Membandingkan NBA dan IBL memang terlalu jauh. NBA sudah memulai musim kedua di tengah pandemi, sementara IBL baru menghadapi musim pertamanya. Namun, proses bertahap yang dilakukan pada industri di Amerika Serikat diharapkan dimulai di Tanah Air.
Adaptasi tersebut yang diharapkan pelatih West Bandits Solo Raoul Miguel Hadinoto. Dia berkata, IBL bisa memulai adaptasi dengan membatasi jumlah 20 persen penonton dari total kapasitas kursi saat playoff.
“Harapannya sudah boleh sekitar 20 persen dengan segala protokol kesehatan. Tentu dampak penonton akan sangat besar, apalagi sudah lama kan pertandingan tidak ada penonton. Dengan adanya mereka pemain pasti lebih semangat, animonya juga pasti lebih seru,” ucap Ebos, sapaannya.
Kandidat Most Valuable Player IBL 2021 asal Louvre Surabaya Jamarr Andre Johnson juga berharap penonton bisa hadir di playoff. “Atmosfer fans pastinya meningkatkan semangat bermain di playoff. Namun, sayangnya, kami belum bisa merasakan itu di Indonesia,” tuturnya.
Laga dengan penonton tidak hanya berguna untuk kemajuan IBL, tetapi juga demi Piala Asia FIBA 2021 di Jakarta pada Agustus mendatang. Seperti diungkapkan Direktur Eksekutif FIBA Asia Hagop Khajirian pada bulan lalu, mereka ingin mendatangkan para fans dalam gelaran yang berlangsung di kompleks Gelora Bung Karno tersebut.
Karena itu, IBL semestinya bisa menjadi tempat uji coba untuk rencana besar Piala Asia. Satu langkah kecil di IBL, akan menjadi lompatan besar untuk ajang bola basket terbesari di Asia tersebut.
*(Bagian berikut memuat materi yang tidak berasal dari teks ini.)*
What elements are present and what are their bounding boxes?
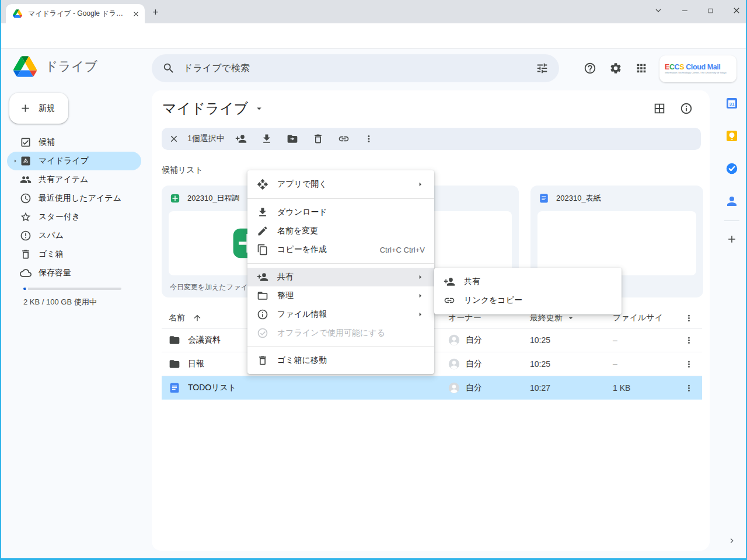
trash-icon[interactable] bbox=[312, 133, 324, 145]
expand-caret-icon[interactable] bbox=[12, 158, 20, 164]
menu-item-move-to-trash[interactable]: ゴミ箱に移動 bbox=[247, 351, 434, 370]
shortcut-label: Ctrl+C Ctrl+V bbox=[380, 246, 425, 254]
row-more-icon[interactable] bbox=[684, 359, 694, 369]
info-panel-icon[interactable] bbox=[680, 102, 693, 115]
grid-view-icon[interactable] bbox=[653, 102, 666, 115]
account-badge[interactable]: ECCS Cloud Mail Information Technology C… bbox=[659, 55, 736, 82]
menu-item-share[interactable]: 共有 bbox=[247, 268, 434, 286]
new-button[interactable]: 新規 bbox=[9, 93, 68, 124]
account-badge-title: ECCS Cloud Mail bbox=[665, 63, 747, 71]
selection-toolbar: 1個選択中 bbox=[162, 128, 701, 150]
trash-icon bbox=[20, 249, 32, 260]
row-more-icon[interactable] bbox=[684, 383, 694, 393]
owner-avatar bbox=[448, 334, 460, 346]
window-close-button[interactable] bbox=[732, 6, 741, 15]
maximize-button[interactable] bbox=[707, 7, 714, 15]
clear-selection-icon[interactable] bbox=[169, 134, 179, 144]
column-header-size[interactable]: ファイルサイ bbox=[613, 313, 676, 323]
menu-item-open-with[interactable]: アプリで開く bbox=[247, 174, 434, 194]
docs-icon bbox=[169, 382, 180, 394]
plus-icon bbox=[19, 102, 32, 114]
page-title[interactable]: マイドライブ bbox=[162, 99, 248, 118]
chevron-right-icon[interactable] bbox=[727, 536, 736, 545]
submenu-item-copy-link[interactable]: リンクをコピー bbox=[434, 291, 622, 310]
search-options-icon[interactable] bbox=[536, 62, 549, 75]
table-row-selected[interactable]: TODOリスト 自分 10:27 1 KB bbox=[162, 376, 702, 400]
sheets-icon bbox=[170, 193, 180, 204]
browser-window: マイドライブ - Google ドライブ drive.google.com/dr… bbox=[0, 0, 747, 560]
menu-item-download[interactable]: ダウンロード bbox=[247, 203, 434, 222]
context-menu: アプリで開く ダウンロード 名前を変更 コピーを作成 Ctrl+C Ctrl+V bbox=[247, 170, 434, 374]
sort-ascending-icon[interactable] bbox=[193, 313, 202, 323]
submenu-item-share[interactable]: 共有 bbox=[434, 272, 622, 291]
sidebar-item-starred[interactable]: スター付き bbox=[7, 208, 141, 226]
menu-item-make-offline: オフラインで使用可能にする bbox=[247, 324, 434, 342]
sidebar-item-my-drive[interactable]: マイドライブ bbox=[7, 152, 141, 170]
sort-caret-icon[interactable] bbox=[566, 313, 575, 323]
contacts-icon[interactable] bbox=[725, 194, 739, 208]
tasks-icon[interactable] bbox=[725, 162, 739, 176]
browser-tab-strip: マイドライブ - Google ドライブ bbox=[0, 0, 747, 23]
browser-address-bar: drive.google.com/drive/my-drive U bbox=[0, 23, 747, 49]
new-tab-button[interactable] bbox=[151, 7, 160, 16]
window-chevron-icon[interactable] bbox=[654, 6, 663, 15]
apps-grid-icon[interactable] bbox=[635, 62, 648, 75]
drive-logo-icon bbox=[13, 56, 37, 77]
suggestions-heading: 候補リスト bbox=[162, 165, 203, 176]
menu-item-rename[interactable]: 名前を変更 bbox=[247, 222, 434, 240]
title-dropdown-icon[interactable] bbox=[254, 103, 264, 114]
side-panel-divider bbox=[724, 220, 739, 221]
menu-item-make-copy[interactable]: コピーを作成 Ctrl+C Ctrl+V bbox=[247, 240, 434, 259]
drive-brand: ドライブ bbox=[13, 56, 97, 77]
tab-close-icon[interactable] bbox=[132, 10, 140, 18]
trash-icon bbox=[257, 355, 268, 366]
share-person-add-icon[interactable] bbox=[235, 133, 247, 145]
sidebar-item-storage[interactable]: 保存容量 bbox=[7, 264, 141, 282]
folder-icon bbox=[169, 334, 180, 346]
approval-icon bbox=[20, 136, 32, 148]
add-addon-plus-icon[interactable] bbox=[726, 233, 738, 245]
drive-search-input[interactable]: ドライブで検索 bbox=[152, 54, 559, 82]
browser-tab[interactable]: マイドライブ - Google ドライブ bbox=[6, 4, 145, 23]
sidebar-item-shared[interactable]: 共有アイテム bbox=[7, 170, 141, 189]
offline-icon bbox=[257, 327, 268, 339]
sidebar-item-trash[interactable]: ゴミ箱 bbox=[7, 245, 141, 264]
storage-progress-bar bbox=[23, 288, 121, 290]
star-icon bbox=[20, 211, 32, 223]
search-placeholder: ドライブで検索 bbox=[183, 62, 250, 75]
rename-icon bbox=[257, 225, 268, 237]
submenu-arrow-icon bbox=[416, 310, 425, 319]
column-header-name[interactable]: 名前 bbox=[169, 313, 185, 323]
drive-logo-text: ドライブ bbox=[45, 58, 97, 75]
folder-icon bbox=[169, 358, 180, 370]
link-icon bbox=[444, 295, 455, 306]
row-more-icon[interactable] bbox=[684, 335, 694, 345]
submenu-arrow-icon bbox=[416, 291, 425, 300]
calendar-icon[interactable] bbox=[725, 96, 739, 110]
help-icon[interactable] bbox=[584, 62, 596, 75]
folder-icon bbox=[257, 290, 268, 302]
search-icon bbox=[162, 62, 175, 75]
file-preview bbox=[537, 211, 696, 275]
download-icon[interactable] bbox=[261, 133, 273, 145]
sidebar-item-suggested[interactable]: 候補 bbox=[7, 133, 141, 152]
sidebar-item-recent[interactable]: 最近使用したアイテム bbox=[7, 189, 141, 208]
share-submenu: 共有 リンクをコピー bbox=[434, 268, 622, 314]
selection-count: 1個選択中 bbox=[187, 134, 225, 144]
submenu-arrow-icon bbox=[416, 272, 425, 282]
sidebar-item-spam[interactable]: スパム bbox=[7, 226, 141, 245]
menu-item-organize[interactable]: 整理 bbox=[247, 286, 434, 305]
open-with-icon bbox=[257, 178, 268, 190]
storage-usage-text: 2 KB / 100 GB 使用中 bbox=[23, 297, 97, 307]
settings-gear-icon[interactable] bbox=[609, 62, 622, 75]
minimize-button[interactable] bbox=[680, 6, 689, 15]
person-add-icon bbox=[257, 271, 268, 283]
keep-icon[interactable] bbox=[725, 129, 739, 143]
column-settings-icon[interactable] bbox=[684, 313, 694, 323]
move-to-folder-icon[interactable] bbox=[287, 133, 298, 145]
copy-link-icon[interactable] bbox=[338, 133, 350, 145]
more-actions-icon[interactable] bbox=[364, 134, 374, 144]
account-badge-subtitle: Information Technology Center, The Unive… bbox=[665, 71, 727, 74]
companion-side-panel bbox=[718, 49, 746, 558]
menu-item-file-info[interactable]: ファイル情報 bbox=[247, 305, 434, 324]
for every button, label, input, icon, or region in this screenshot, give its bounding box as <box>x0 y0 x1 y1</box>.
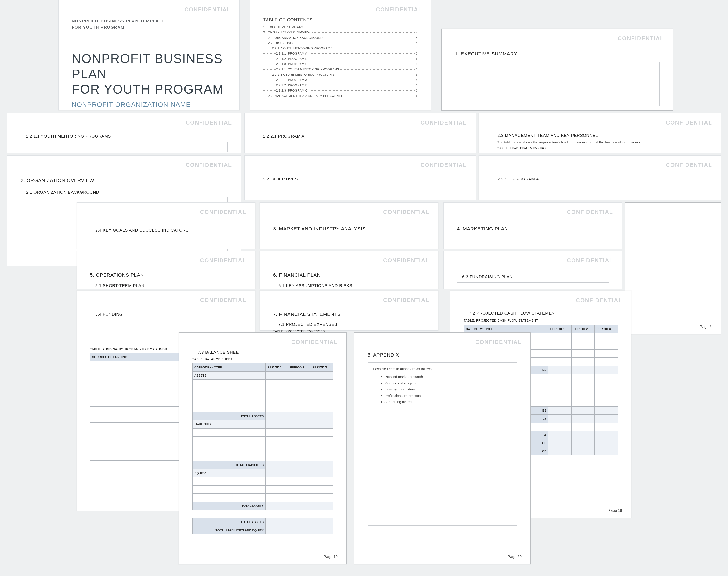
confidential-label: CONFIDENTIAL <box>567 257 613 264</box>
content-box <box>455 62 660 106</box>
toc-row: 2.2.2.3 PROGRAM C6 <box>263 88 418 93</box>
confidential-label: CONFIDENTIAL <box>666 162 712 168</box>
page-balance-sheet: CONFIDENTIAL 7.3 BALANCE SHEET TABLE: BA… <box>179 333 347 564</box>
toc-row: 2.2.1 YOUTH MENTORING PROGRAMS5 <box>263 46 418 51</box>
confidential-label: CONFIDENTIAL <box>186 119 232 126</box>
page-key-goals: CONFIDENTIAL 2.4 KEY GOALS AND SUCCESS I… <box>77 202 255 249</box>
col-period1: PERIOD 1 <box>548 325 572 333</box>
toc-heading: TABLE OF CONTENTS <box>263 18 418 23</box>
section-fin-stmts: 7. FINANCIAL STATEMENTS <box>273 312 425 317</box>
confidential-label: CONFIDENTIAL <box>383 257 429 264</box>
page-objectives: CONFIDENTIAL 2.2 OBJECTIVES <box>244 155 476 200</box>
page-market-analysis: CONFIDENTIAL 3. MARKET AND INDUSTRY ANAL… <box>260 202 438 249</box>
page-exec-summary: CONFIDENTIAL 1. EXECUTIVE SUMMARY <box>441 29 673 111</box>
appendix-lead: Possible items to attach are as follows: <box>373 367 512 371</box>
section-fundraising: 6.3 FUNDRAISING PLAN <box>462 275 609 279</box>
toc-row: 2.2 OBJECTIVES5 <box>263 40 418 46</box>
section-financial: 6. FINANCIAL PLAN <box>273 272 425 278</box>
confidential-label: CONFIDENTIAL <box>475 339 522 345</box>
content-box <box>258 142 462 152</box>
appendix-item: Industry information <box>384 386 512 393</box>
confidential-label: CONFIDENTIAL <box>200 297 246 303</box>
section-cash-flow: 7.2 PROJECTED CASH FLOW STATEMENT <box>469 311 618 316</box>
page-number: Page 18 <box>608 509 622 513</box>
template-title-line1: NONPROFIT BUSINESS PLAN TEMPLATE <box>72 19 226 24</box>
page-program-a-2221: CONFIDENTIAL 2.2.2.1 PROGRAM A <box>244 113 476 153</box>
section-balance-sheet: 7.3 BALANCE SHEET <box>198 350 333 355</box>
page-management-team: CONFIDENTIAL 2.3 MANAGEMENT TEAM AND KEY… <box>479 113 721 153</box>
mgmt-table-label: TABLE: LEAD TEAM MEMBERS <box>497 147 708 150</box>
toc-row: 2.2.1.1 PROGRAM A6 <box>263 51 418 56</box>
confidential-label: CONFIDENTIAL <box>383 297 429 303</box>
page-marketing-plan: CONFIDENTIAL 4. MARKETING PLAN <box>443 202 622 249</box>
section-market: 3. MARKET AND INDUSTRY ANALYSIS <box>273 226 425 232</box>
section-key-goals: 2.4 KEY GOALS AND SUCCESS INDICATORS <box>95 228 242 233</box>
confidential-label: CONFIDENTIAL <box>576 297 622 304</box>
col-period3: PERIOD 3 <box>311 364 333 372</box>
page-cover: CONFIDENTIAL NONPROFIT BUSINESS PLAN TEM… <box>58 0 240 111</box>
page-financial-statements: CONFIDENTIAL 7. FINANCIAL STATEMENTS 7.1… <box>260 291 438 330</box>
section-funding: 6.4 FUNDING <box>95 312 242 317</box>
title-line1: NONPROFIT BUSINESS PLAN <box>72 51 226 81</box>
col-category: CATEGORY / TYPE <box>464 325 548 333</box>
col-period2: PERIOD 2 <box>288 364 311 372</box>
section-marketing: 4. MARKETING PLAN <box>457 226 609 232</box>
confidential-label: CONFIDENTIAL <box>618 35 664 41</box>
toc-row: 2.2.1.2 PROGRAM B6 <box>263 56 418 62</box>
section-mgmt-team: 2.3 MANAGEMENT TEAM AND KEY PERSONNEL <box>497 133 708 138</box>
page-program-a-2211: CONFIDENTIAL 2.2.1.1 PROGRAM A <box>479 155 721 200</box>
toc-row: 2. ORGANIZATION OVERVIEW4 <box>263 30 418 35</box>
page-fundraising: CONFIDENTIAL 6.3 FUNDRAISING PLAN <box>443 251 622 289</box>
col-period2: PERIOD 2 <box>572 325 594 333</box>
section-org-background: 2.1 ORGANIZATION BACKGROUND <box>26 190 228 195</box>
toc-row: 2.2.1.3 PROGRAM C6 <box>263 62 418 67</box>
appendix-box: Possible items to attach are as follows:… <box>368 362 517 526</box>
confidential-label: CONFIDENTIAL <box>666 119 712 126</box>
col-period3: PERIOD 3 <box>594 325 618 333</box>
appendix-item: Professional references <box>384 393 512 399</box>
confidential-label: CONFIDENTIAL <box>200 209 246 215</box>
toc-row: 2.2.2 FUTURE MENTORING PROGRAMS6 <box>263 72 418 78</box>
confidential-label: CONFIDENTIAL <box>291 339 338 345</box>
template-title-line2: FOR YOUTH PROGRAM <box>72 25 226 30</box>
section-operations: 5. OPERATIONS PLAN <box>90 272 242 278</box>
toc-row: 2.1 ORGANIZATION BACKGROUND4 <box>263 35 418 40</box>
page-financial-plan: CONFIDENTIAL 6. FINANCIAL PLAN 6.1 KEY A… <box>260 251 438 289</box>
appendix-item: Resumes of key people <box>384 380 512 386</box>
section-assumptions: 6.1 KEY ASSUMPTIONS AND RISKS <box>279 283 425 288</box>
page-number: Page 6 <box>700 325 712 329</box>
page-number: Page 19 <box>324 555 338 559</box>
section-exec-summary: 1. EXECUTIVE SUMMARY <box>455 51 660 57</box>
confidential-label: CONFIDENTIAL <box>186 162 232 168</box>
content-box <box>457 236 609 247</box>
page-toc: CONFIDENTIAL TABLE OF CONTENTS 1. EXECUT… <box>250 0 431 111</box>
page-appendix: CONFIDENTIAL 8. APPENDIX Possible items … <box>354 333 531 564</box>
page-youth-mentoring: CONFIDENTIAL 2.2.1.1 YOUTH MENTORING PRO… <box>7 113 241 153</box>
content-box <box>258 185 462 197</box>
appendix-item: Detailed market research <box>384 374 512 380</box>
page-operations: CONFIDENTIAL 5. OPERATIONS PLAN 5.1 SHOR… <box>77 251 255 289</box>
mgmt-desc: The table below shows the organization's… <box>497 140 708 144</box>
page-number: Page 20 <box>508 555 522 559</box>
content-box <box>90 236 242 247</box>
content-box <box>273 236 425 247</box>
section-2221: 2.2.2.1 PROGRAM A <box>263 134 462 139</box>
section-appendix: 8. APPENDIX <box>368 352 517 358</box>
funding-table: SOURCES OF FUNDING <box>90 353 184 461</box>
content-box <box>21 142 228 152</box>
confidential-label: CONFIDENTIAL <box>376 6 422 13</box>
section-short-term: 5.1 SHORT-TERM PLAN <box>95 283 242 288</box>
toc-row: 2.2.1.1 YOUTH MENTORING PROGRAMS6 <box>263 67 418 72</box>
col-category: CATEGORY / TYPE <box>193 364 266 372</box>
confidential-label: CONFIDENTIAL <box>420 162 467 168</box>
org-name: NONPROFIT ORGANIZATION NAME <box>72 101 226 108</box>
section-org-overview: 2. ORGANIZATION OVERVIEW <box>21 178 228 183</box>
confidential-label: CONFIDENTIAL <box>383 209 429 215</box>
balance-table-label: TABLE: BALANCE SHEET <box>192 357 333 361</box>
funding-col: SOURCES OF FUNDING <box>90 353 184 361</box>
toc-row: 1. EXECUTIVE SUMMARY3 <box>263 25 418 30</box>
content-box <box>457 282 609 289</box>
col-period1: PERIOD 1 <box>266 364 288 372</box>
confidential-label: CONFIDENTIAL <box>567 209 613 215</box>
toc-row: 2.2.2.1 PROGRAM A6 <box>263 78 418 83</box>
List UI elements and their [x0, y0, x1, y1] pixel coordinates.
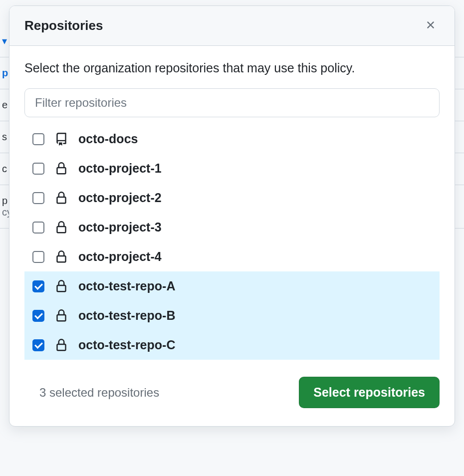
repository-item[interactable]: octo-test-repo-B — [24, 301, 440, 330]
repository-checkbox[interactable] — [32, 339, 44, 351]
repository-name: octo-docs — [78, 132, 138, 146]
repository-checkbox[interactable] — [32, 192, 44, 204]
lock-icon — [54, 279, 68, 293]
repository-name: octo-project-1 — [78, 161, 162, 176]
repositories-modal: Repositories Select the organization rep… — [9, 5, 455, 427]
repository-checkbox[interactable] — [32, 280, 44, 292]
select-repositories-button[interactable]: Select repositories — [299, 377, 440, 408]
repository-name: octo-project-3 — [78, 220, 162, 235]
lock-icon — [54, 221, 68, 235]
selected-count-label: 3 selected repositories — [24, 386, 159, 400]
repository-name: octo-test-repo-C — [78, 338, 175, 352]
repository-item[interactable]: octo-project-4 — [24, 242, 440, 271]
modal-footer: 3 selected repositories Select repositor… — [9, 365, 455, 426]
modal-description: Select the organization repositories tha… — [24, 61, 440, 75]
repository-item[interactable]: octo-project-1 — [24, 154, 440, 183]
close-button[interactable] — [422, 16, 440, 35]
repository-checkbox[interactable] — [32, 163, 44, 175]
lock-icon — [54, 250, 68, 264]
lock-icon — [54, 191, 68, 205]
filter-repositories-input[interactable] — [24, 88, 440, 117]
close-icon — [425, 19, 437, 32]
repository-checkbox[interactable] — [32, 133, 44, 145]
repository-name: octo-project-4 — [78, 249, 162, 264]
modal-title: Repositories — [24, 18, 103, 33]
repository-name: octo-test-repo-A — [78, 279, 175, 293]
lock-icon — [54, 162, 68, 176]
repository-item[interactable]: octo-test-repo-A — [24, 271, 440, 301]
lock-icon — [54, 309, 68, 323]
repository-checkbox[interactable] — [32, 251, 44, 263]
repository-checkbox[interactable] — [32, 310, 44, 322]
modal-header: Repositories — [9, 6, 455, 46]
repository-name: octo-test-repo-B — [78, 308, 175, 323]
repository-checkbox[interactable] — [32, 222, 44, 234]
modal-body: Select the organization repositories tha… — [9, 46, 455, 365]
repo-icon — [54, 132, 68, 146]
modal-overlay: Repositories Select the organization rep… — [0, 0, 464, 476]
repository-item[interactable]: octo-project-2 — [24, 183, 440, 213]
repository-name: octo-project-2 — [78, 191, 162, 205]
repository-item[interactable]: octo-project-3 — [24, 213, 440, 242]
repository-list: octo-docsocto-project-1octo-project-2oct… — [24, 124, 440, 360]
lock-icon — [54, 338, 68, 352]
repository-item[interactable]: octo-test-repo-C — [24, 330, 440, 360]
repository-item[interactable]: octo-docs — [24, 124, 440, 154]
Menghadirkan penonton umum pada babak awal playoff mungkin terlalu sulit karena terlalu mepet. Namun, rencana itu agaknya bukan mustahil untuk dicoba pada partau final, 3-6 Mei nanti.
Jika bisa terwujud, bukan mimpi lagi mengembalikan industri olahraga seperti sedia kala, sebelum masa pagebluk. Di titik ini, perlu sesuatu yang bisa menjembataninya. Harapan itu bersandar di pundak IBL.